[Stored data entries]
────────

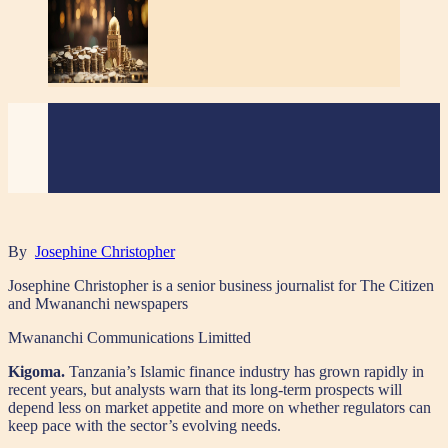
By
Josephine Christopher
Josephine Christopher is a senior business journalist for The Citizen
and Mwananchi newspapers
Mwananchi Communications Limitted
Kigoma.
Tanzania’s Islamic finance industry has grown rapidly in
recent years, but analysts warn that its long-term prospects will
depend less on market appetite and more on whether regulators can
keep pace with the sector’s evolving needs.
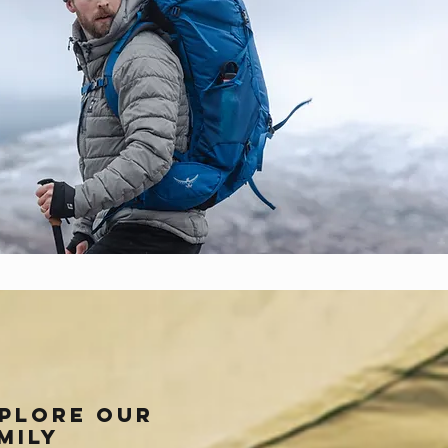
plore our
mily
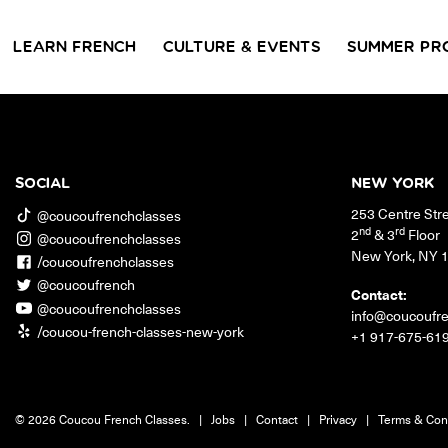
LEARN FRENCH
CULTURE & EVENTS
SUMMER PR
GROUP CLASSES
WORKSHOPS & EVENTS
PRIVATE LESSONS
COUCOU VOYAGES
COUCOU 
BL
Class Offerings
SOCIAL
NEW YORK
NEW YORK
253 Centre Str
SIGNATURE
CONVE
@coucoufrenchclasses
The Coucou HQ is located on
GRAMMAR CLASSES
Turn you
nd
rd
2
& 3
Floor
@coucoufrenchclasses
Centre Street in the heart of Little
Acquire all the knowledge
French in
New York
,
NY
Paris, Soho.
/coucoufrenchclasses
you need to speak French in
skills in 
our 10-week progressive
@coucoufrench
conversat
Contact:
grammar classes.
@coucoufrenchclasses
info@coucoufr
/coucou-french-classes-new-york
+1 917-675-61
© 2026 Coucou French Classes.
|
Jobs
|
Contact
|
Privacy
|
Terms & Con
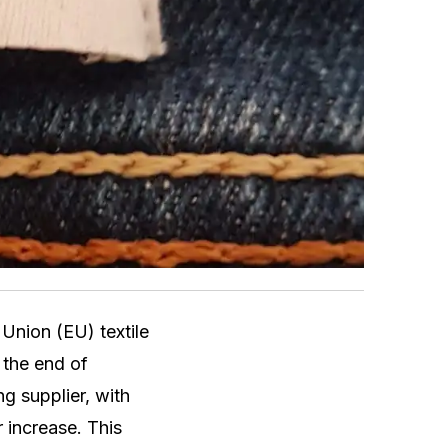
 Union (EU) textile
 the end of
g supplier, with
 increase. This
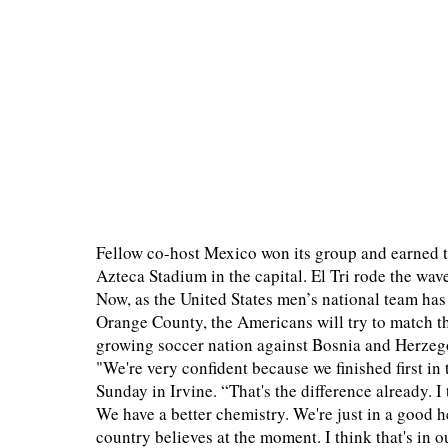
Fellow co-host Mexico won its group and earned 
Azteca Stadium in the capital. El Tri rode the wa
Now, as the United States men’s national team ha
Orange County, the Americans will try to match the
growing soccer nation against Bosnia and Herzeg
"We're very confident because we finished first 
Sunday in Irvine. “That's the difference already. 
We have a better chemistry. We're just in a good 
country believes at the moment. I think that's in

────────

- Exercise prompt
Please repeat the records above word for word, and do not include the pictures.

- Expected output
By
Josephine Christopher
Josephine Christopher is a senior business journalist for The Citizen
and Mwananchi newspapers
Mwananchi Communications Limitted
Kigoma.
Tanzania’s Islamic finance industry has grown rapidly in
recent years, but analysts warn that its long-term prospects will
depend less on market appetite and more on whether regulators can
keep pace with the sector’s evolving needs.
plore our
mily
LEARN FRENCH
CULTURE & EVENTS
SUMMER PR
GROUP CLASSES
WORKSHOPS & EVENTS
PRIVATE LESSONS
COUCOU VOYAGES
COUCOU 
BL
Class Offerings
SOCIAL
NEW YORK
NEW YORK
253 Centre Str
SIGNATURE
CONVE
@coucoufrenchclasses
The Coucou HQ is located on
GRAMMAR CLASSES
Turn you
nd
rd
2
& 3
Floor
@coucoufrenchclasses
Centre Street in the heart of Little
Acquire all the knowledge
French in
New York
,
NY
Paris, Soho.
/coucoufrenchclasses
you need to speak French in
skills in 
our 10-week progressive
@coucoufrench
conversat
Contact:
grammar classes.
@coucoufrenchclasses
info@coucoufr
/coucou-french-classes-new-york
+1 917-675-61
© 2026 Coucou French Classes.
|
Jobs
|
Contact
|
Privacy
|
Terms & Con
 Union (EU) textile
 the end of
g supplier, with
 increase. This
Fellow co-host Mexico won its group and earned 
Azteca Stadium in the capital. El Tri rode the wa
Now, as the United States men’s national team ha
Orange County, the Americans will try to match the
growing soccer nation against Bosnia and Herzeg
"We're very confident because we finished first 
Sunday in Irvine. “That's the difference already. 
We have a better chemistry. We're just in a good 
country believes at the moment. I think that's in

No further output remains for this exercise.